==== Records supplied ====

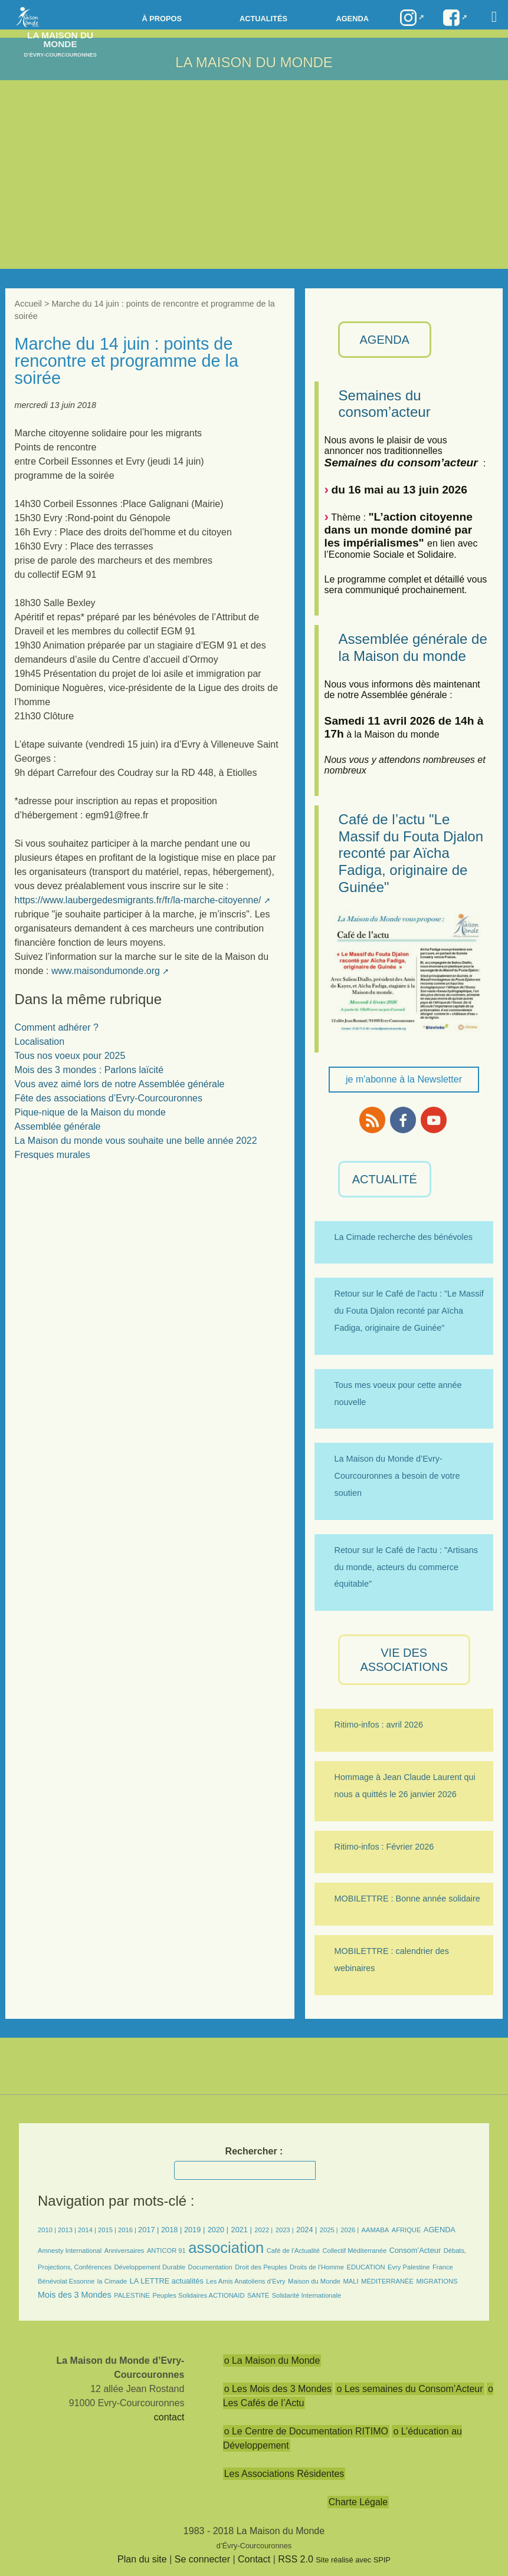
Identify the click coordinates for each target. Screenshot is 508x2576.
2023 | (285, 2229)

====
==== Records supplied ====

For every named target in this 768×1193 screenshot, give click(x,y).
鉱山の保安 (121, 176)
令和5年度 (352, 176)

====

● Exercise directions
All lines above from the one holding "For every named" to the one holding "令和5年度 (352, 176)", inclusive, are to be copied exactly; no other line is wanted.

● Solution for this task
For every named target in this 768×1193 screenshot, give click(x,y).
鉱山の保安 (121, 176)
令和5年度 (352, 176)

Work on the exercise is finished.